*Yuei-An Liou1、Kim-Anh Nguyen1、Trong Hoang Vo1
(1.National Central University)
キーワード:Urban greenspace, vulnerability, typhoon, Google Earth Engine, Sentinel-2 MSI
The need of accurate and up-to-date spatial data for decision-makers in public and private administrations is steadily increased. People concern about the management of urban greenspace for smart city and disasters, especially with the of enhanced adaption under the context of climate change with possible consequence of more frequent weather extremes. Here, we present urban greenspace (UGS) extraction in Taiwan derived from the Sentinel-2 MSI imagery. The UGS is classified with support of Google Earth Engine (GEE) using classification and regression trees for Machine Learning (CART) and then converted into GIS environment in ArcGIS 10.5 for further analysis.
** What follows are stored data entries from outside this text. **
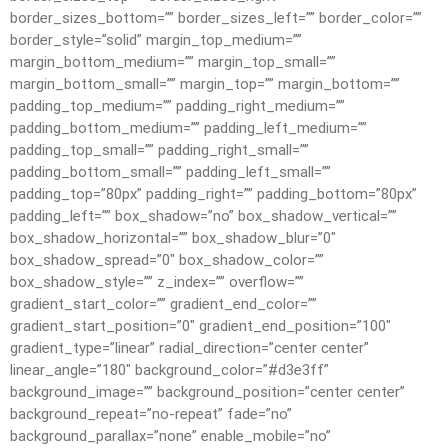
border_sizes_bottom=”” border_sizes_left=”” border_color=””
border_style=”solid” margin_top_medium=””
margin_bottom_medium=”” margin_top_small=””
margin_bottom_small=”” margin_top=”” margin_bottom=””
padding_top_medium=”” padding_right_medium=””
padding_bottom_medium=”” padding_left_medium=””
padding_top_small=”” padding_right_small=””
padding_bottom_small=”” padding_left_small=””
padding_top=”80px” padding_right=”” padding_bottom=”80px”
padding_left=”” box_shadow=”no” box_shadow_vertical=””
box_shadow_horizontal=”” box_shadow_blur=”0″
box_shadow_spread=”0″ box_shadow_color=””
box_shadow_style=”” z_index=”” overflow=””
gradient_start_color=”” gradient_end_color=””
gradient_start_position=”0″ gradient_end_position=”100″
gradient_type=”linear” radial_direction=”center center”
linear_angle=”180″ background_color=”#d3e3ff”
background_image=”” background_position=”center center”
background_repeat=”no-repeat” fade=”no”
background_parallax=”none” enable_mobile=”no”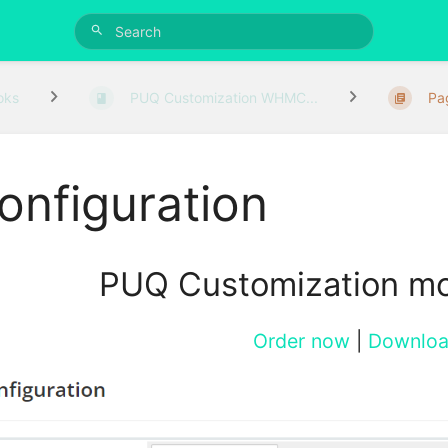
oks
PUQ Customization WHMC...
Pa
onfiguration
PUQ Customization m
Order now
|
Downlo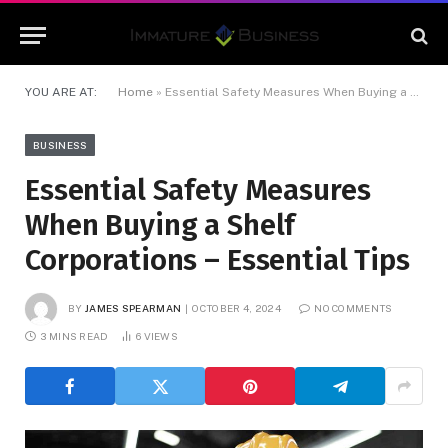
YOU ARE AT:
Home
»
Essential Safety Measures When Buying a Shelf Corporations – Essential Tips
BUSINESS
Essential Safety Measures
When Buying a Shelf
Corporations – Essential Tips
BY
JAMES SPEARMAN
OCTOBER 4, 2024
NO COMMENTS
3 MINS READ
6
VIEWS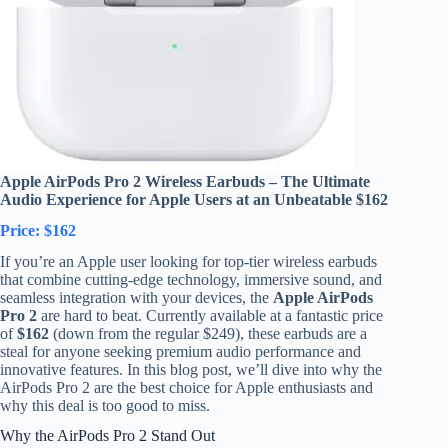
Apple AirPods Pro 2 Wireless Earbuds – The Ultimate
Audio Experience for Apple Users at an Unbeatable $162
Price: $162
If you’re an Apple user looking for top-tier wireless earbuds
that combine cutting-edge technology, immersive sound, and
seamless integration with your devices, the
Apple AirPods
Pro 2
are hard to beat. Currently available at a fantastic price
of
$162
(down from the regular $249), these earbuds are a
steal for anyone seeking premium audio performance and
innovative features. In this blog post, we’ll dive into why the
AirPods Pro 2 are the best choice for Apple enthusiasts and
why this deal is too good to miss.
Why the AirPods Pro 2 Stand Out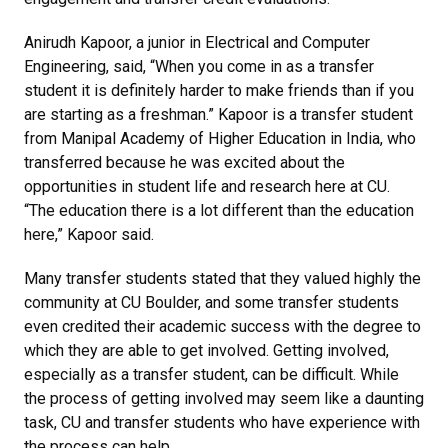
Anirudh Kapoor, a junior in Electrical and Computer
Engineering, said, “When you come in as a transfer
student it is definitely harder to make friends than if you
are starting as a freshman.” Kapoor is a transfer student
from Manipal Academy of Higher Education in India, who
transferred because he was excited about the
opportunities in student life and research here at CU.
“The education there is a lot different than the education
here,” Kapoor said.
Many transfer students stated that they valued highly the
community at CU Boulder, and some transfer students
even credited their academic success with the degree to
which they are able to get involved. Getting involved,
especially as a transfer student, can be difficult. While
the process of getting involved may seem like a daunting
task, CU and transfer students who have experience with
the process can help.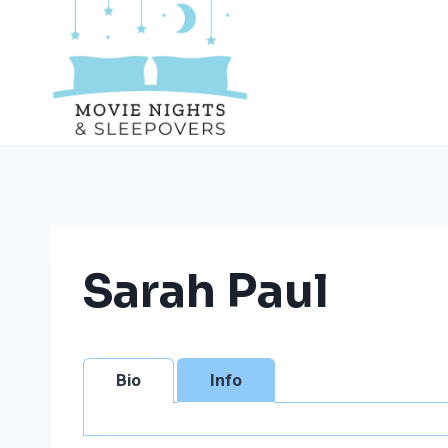
Skip
to
content
Sarah Paul
Bio
Info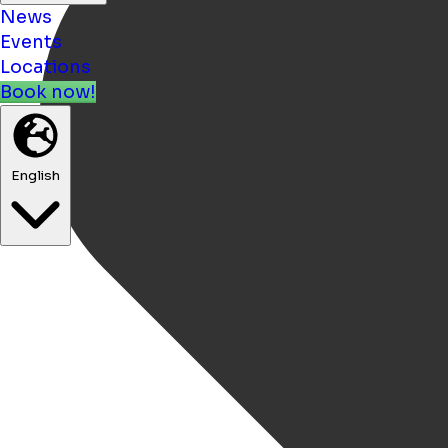
News
Events
Locations
Book now!
English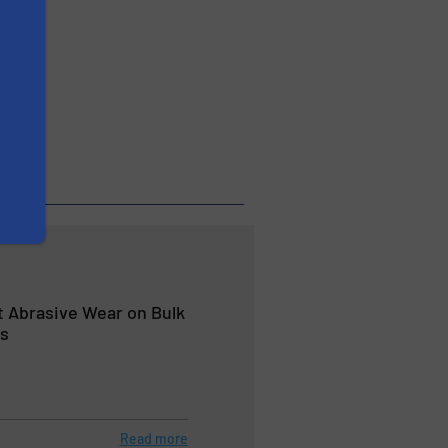
veyors
 Abrasive Wear on Bulk
rs
Read more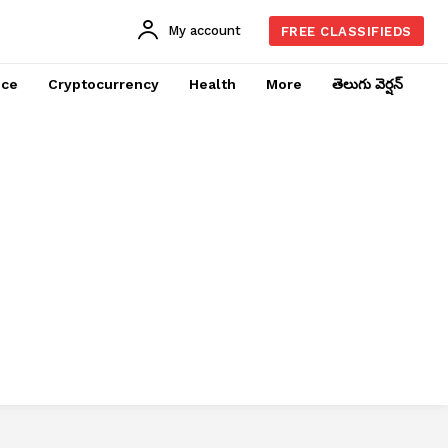
My account
FREE CLASSIFIEDS
nce
Cryptocurrency
Health
More
తెలుగు వెర్షన్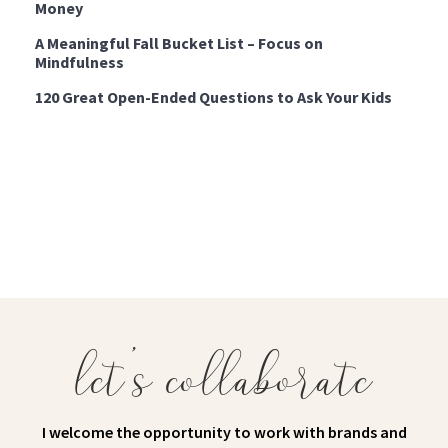
Money
A Meaningful Fall Bucket List – Focus on
Mindfulness
120 Great Open-Ended Questions to Ask Your Kids
let's collaborate
I welcome the opportunity to work with brands and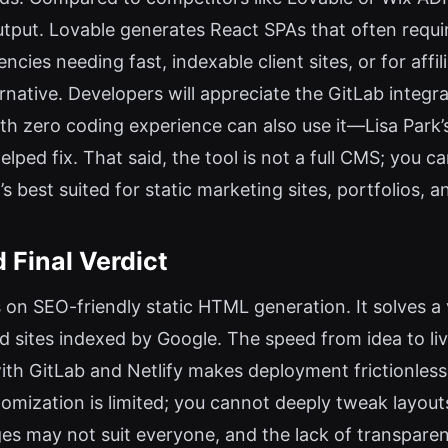
utput. Lovable generates React SPAs that often requir
encies needing fast, indexable client sites, or for af
rnative. Developers will appreciate the GitLab integra
with zero coding experience can also use it—Lisa Park’
lped fix. That said, the tool is not a full CMS; you c
 best suited for static marketing sites, portfolios, 
 Final Verdict
us on SEO-friendly static HTML generation. It solves a
d sites indexed by Google. The speed from idea to li
ith GitLab and Netlify makes deployment frictionless
omization is limited; you cannot deeply tweak layo
s may not suit everyone, and the lack of transparent 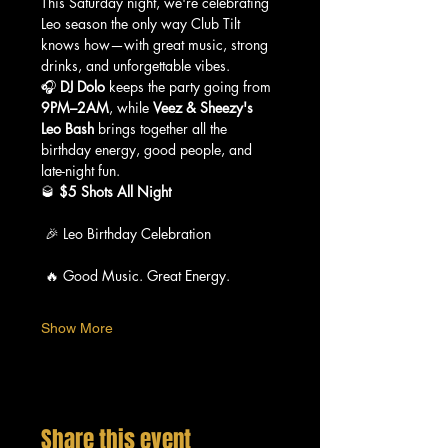
This Saturday night, we're celebrating 
Leo season the only way Club Tilt 
knows how—with great music, strong 
drinks, and unforgettable vibes.
🎧 
DJ Dolo
 keeps the party going from 
9PM–2AM
, while 
Veez & Sheezy's 
Leo Bash
 brings together all the 
birthday energy, good people, and 
late-night fun.
🥃 
$5 Shots All Night
 🎉 Leo Birthday Celebration
 🔥 Good Music. Great Energy.
Show More
Share this event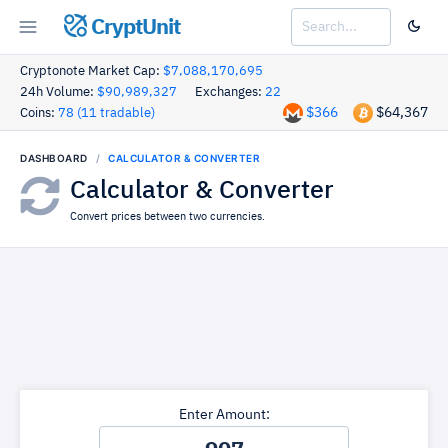
CryptUnit
Cryptonote Market Cap:
$7,088,170,695
24h Volume:
$90,989,327
Exchanges:
22
$366
$64,367
Coins:
78 (11 tradable)
DASHBOARD
CALCULATOR & CONVERTER
Calculator & Converter
Convert prices between two currencies.
Enter Amount: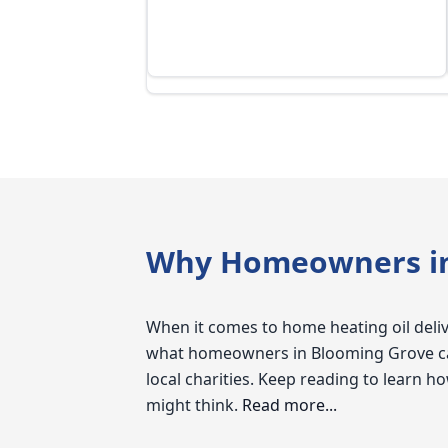
Why Homeowners in 
When it comes to home heating oil delive
what homeowners in Blooming Grove can 
local charities. Keep reading to learn
might think.
Read more...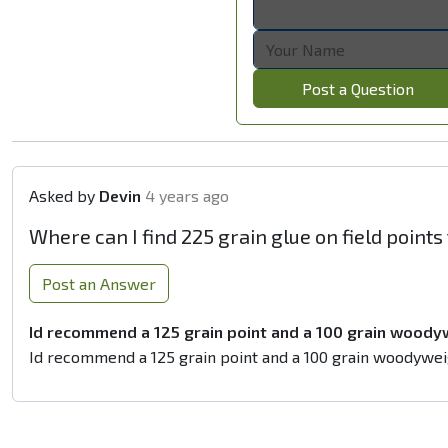
Post a Question
Asked by
Devin
4 years ago
Where can I find 225 grain glue on field point
Post an Answer
Id recommend a 125 grain point and a 100 grain woody
Id recommend a 125 grain point and a 100 grain woodywei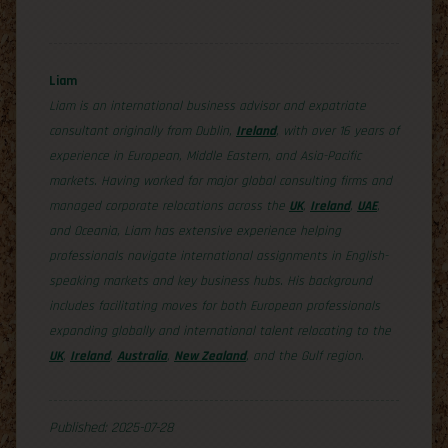
Liam
Liam is an international business advisor and expatriate
consultant originally from Dublin,
Ireland
, with over 16 years of
experience in European, Middle Eastern, and Asia-Pacific
markets. Having worked for major global consulting firms and
managed corporate relocations across the
UK
,
Ireland
,
UAE
,
and Oceania, Liam has extensive experience helping
professionals navigate international assignments in English-
speaking markets and key business hubs. His background
includes facilitating moves for both European professionals
expanding globally and international talent relocating to the
UK
,
Ireland
,
Australia
,
New Zealand
, and the Gulf region.
Published: 2025-07-28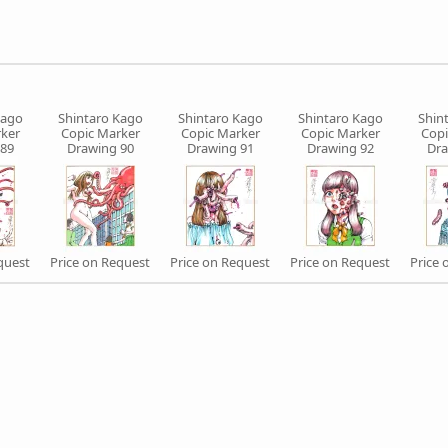
Kago
Shintaro Kago
Shintaro Kago
Shintaro Kago
Shin
ker
Copic Marker
Copic Marker
Copic Marker
Copi
 89
Drawing 90
Drawing 91
Drawing 92
Dra
quest
Price on Request
Price on Request
Price on Request
Price 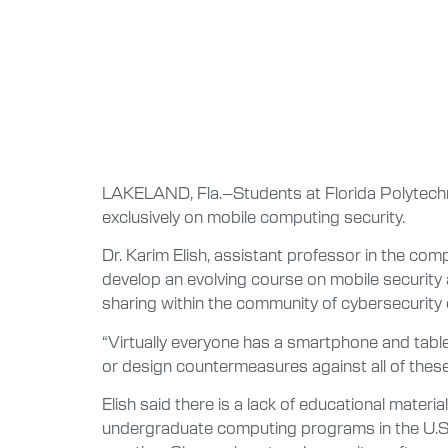
LAKELAND, Fla.–Students at Florida Polytechni
exclusively on mobile computing security.
Dr. Karim Elish, assistant professor in the c
develop an evolving course on mobile security a
sharing within the community of cybersecurity 
“Virtually everyone has a smartphone and tablet
or design countermeasures against all of these
Elish said there is a lack of educational materi
undergraduate computing programs in the U.S., a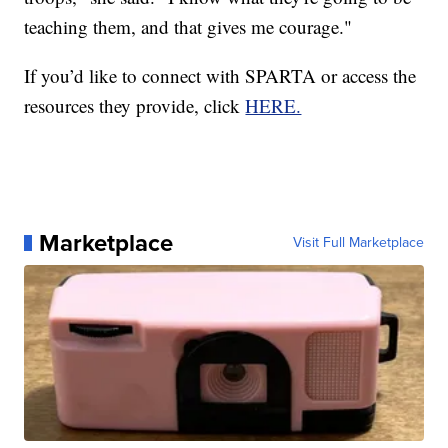
teaching them, and that gives me courage."
If you’d like to connect with SPARTA or access the
resources they provide, click
HERE.
Marketplace
Visit Full Marketplace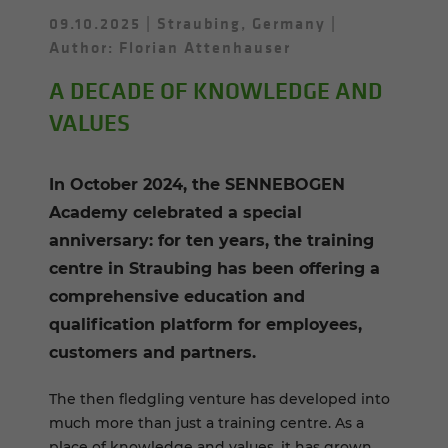
09.10.2025
Straubing, Germany
Author: Florian Attenhauser
A DECADE OF KNOWLEDGE AND
VALUES
In October 2024, the SENNEBOGEN
Academy celebrated a special
anniversary: for ten years, the training
centre in Straubing has been offering a
comprehensive education and
qualification platform for employees,
customers and partners.
The then fledgling venture has developed into
much more than just a training centre. As a
place of knowledge and values, it has grown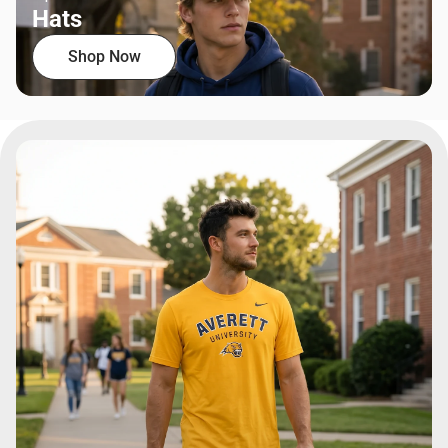
Hats
Shop Now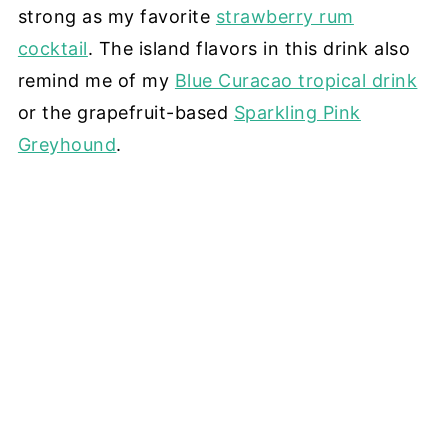
strong as my favorite
strawberry rum
cocktail
. The island flavors in this drink also
remind me of my
Blue Curacao tropical drink
or the grapefruit-based
Sparkling Pink
Greyhound
.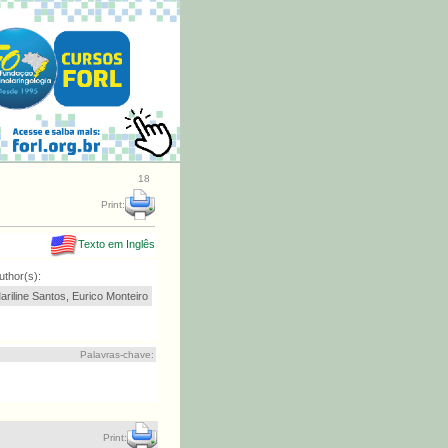
18
Print:
Texto em Inglês
uthor(s):
ariline Santos, Eurico Monteiro
Palavras-chave:
Print: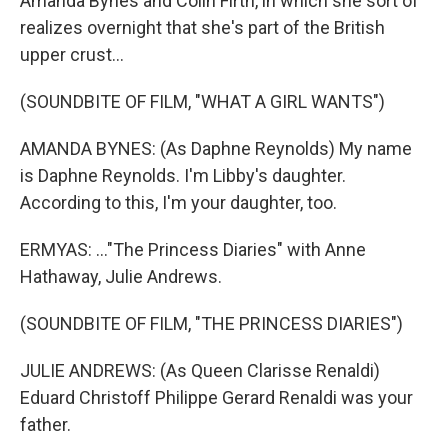
Amanda Bynes and Colin Firth, in which she sort of
realizes overnight that she's part of the British
upper crust...
(SOUNDBITE OF FILM, "WHAT A GIRL WANTS")
AMANDA BYNES: (As Daphne Reynolds) My name
is Daphne Reynolds. I'm Libby's daughter.
According to this, I'm your daughter, too.
ERMYAS: ..."The Princess Diaries" with Anne
Hathaway, Julie Andrews.
(SOUNDBITE OF FILM, "THE PRINCESS DIARIES")
JULIE ANDREWS: (As Queen Clarisse Renaldi)
Eduard Christoff Philippe Gerard Renaldi was your
father.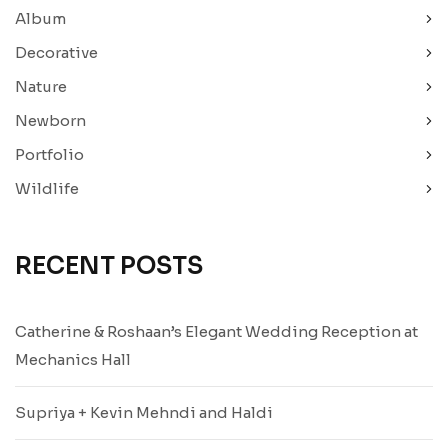
Album
Decorative
Nature
Newborn
Portfolio
Wildlife
RECENT POSTS
Catherine & Roshaan’s Elegant Wedding Reception at
Mechanics Hall
Supriya + Kevin Mehndi and Haldi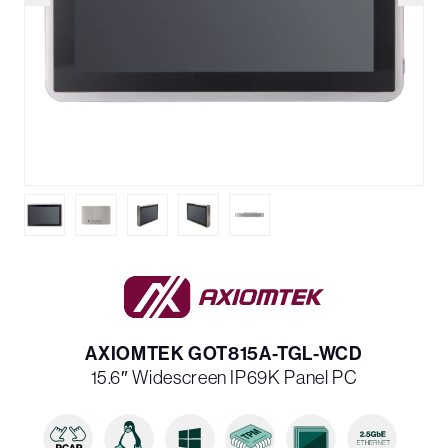
AXIOMTEK GOT815A-TGL-WCD
15.6″ Widescreen IP69K Panel PC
A total of 360 field survey points were used for training and validation. Land cover is classified into four classes, including 1) dense tree cover, 2) tree cover, 3) water body, and 4) miscellaneous. Later, the UGS was further extracted and classified into roadside tree, park, and shrub or grassland. Overall accuracy of classification is 88.6 % with mean Kappa coefficient of 0.84. The extracted UGS was combined with other indicators to generate the vulnerability map to typhoons. The UGS vulnerability map was classified and ranked into five levels (very low, low, medium, high, and very high) to distinguish the risk patterns and levels of urban greenspace in Taiwan to typhoons. Results further indicate the applicability of Sentinel-2 MSI data as an effective dataset to study urban greenspace at city scale. This study provides an approach to monitor and manage UGS by using freely accessible satellite imagery dataset and open-source platform GEE. Results are useful for decision makers to mitigate the impacts and damages associated with typhoons and enhance the adaptive capacity.